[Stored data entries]
———

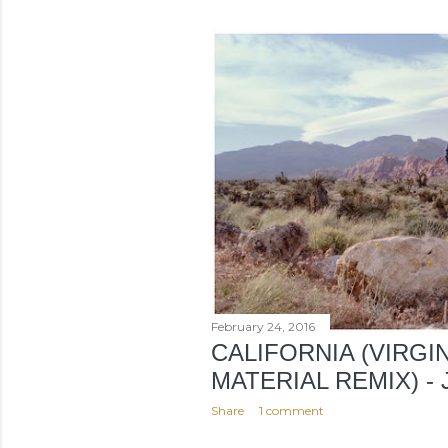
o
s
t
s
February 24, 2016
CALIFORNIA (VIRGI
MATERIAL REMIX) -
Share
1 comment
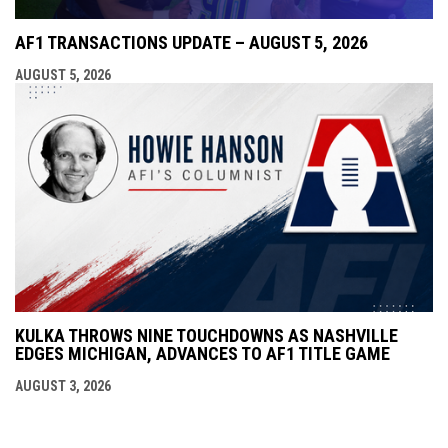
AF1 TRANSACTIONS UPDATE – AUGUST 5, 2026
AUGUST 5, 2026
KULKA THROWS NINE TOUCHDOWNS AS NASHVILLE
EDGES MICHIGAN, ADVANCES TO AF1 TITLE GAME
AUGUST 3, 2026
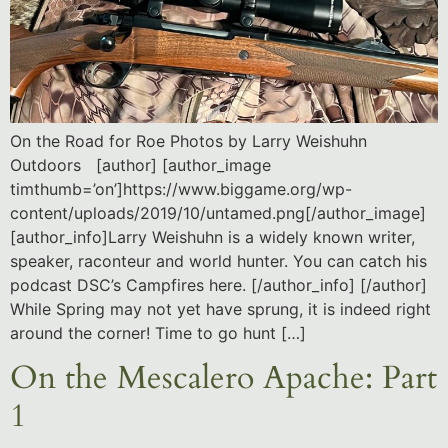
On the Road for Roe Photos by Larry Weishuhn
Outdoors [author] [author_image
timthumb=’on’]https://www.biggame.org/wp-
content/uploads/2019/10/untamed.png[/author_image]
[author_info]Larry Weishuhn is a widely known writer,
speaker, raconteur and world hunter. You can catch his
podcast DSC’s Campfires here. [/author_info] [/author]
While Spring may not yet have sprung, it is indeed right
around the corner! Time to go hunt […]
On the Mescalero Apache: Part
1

———

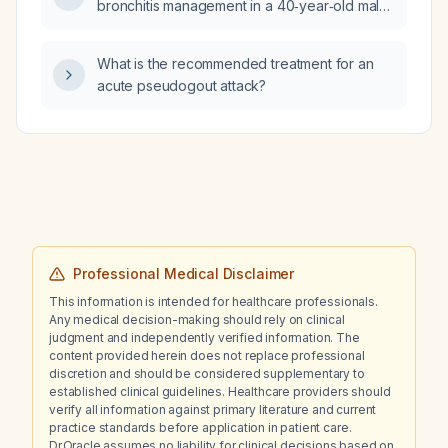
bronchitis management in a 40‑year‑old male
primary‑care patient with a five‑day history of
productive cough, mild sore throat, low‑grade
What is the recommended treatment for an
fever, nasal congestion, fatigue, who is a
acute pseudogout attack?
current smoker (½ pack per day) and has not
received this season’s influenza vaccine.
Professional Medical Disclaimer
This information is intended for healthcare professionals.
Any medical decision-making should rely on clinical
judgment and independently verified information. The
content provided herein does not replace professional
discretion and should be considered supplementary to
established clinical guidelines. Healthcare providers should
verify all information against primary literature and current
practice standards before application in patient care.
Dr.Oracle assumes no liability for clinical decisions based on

———

*Work order*
Your task is to restate, word for word, only those lines above that fall between the line holding "What is the recommended treatment for an" and the line holding "established clinical guidelines.", inclusive.

*Completed task*
What is the recommended treatment for an
fever, nasal congestion, fatigue, who is a
acute pseudogout attack?
current smoker (½ pack per day) and has not
received this season’s influenza vaccine.
Professional Medical Disclaimer
This information is intended for healthcare professionals.
Any medical decision-making should rely on clinical
judgment and independently verified information. The
content provided herein does not replace professional
discretion and should be considered supplementary to
established clinical guidelines. Healthcare providers should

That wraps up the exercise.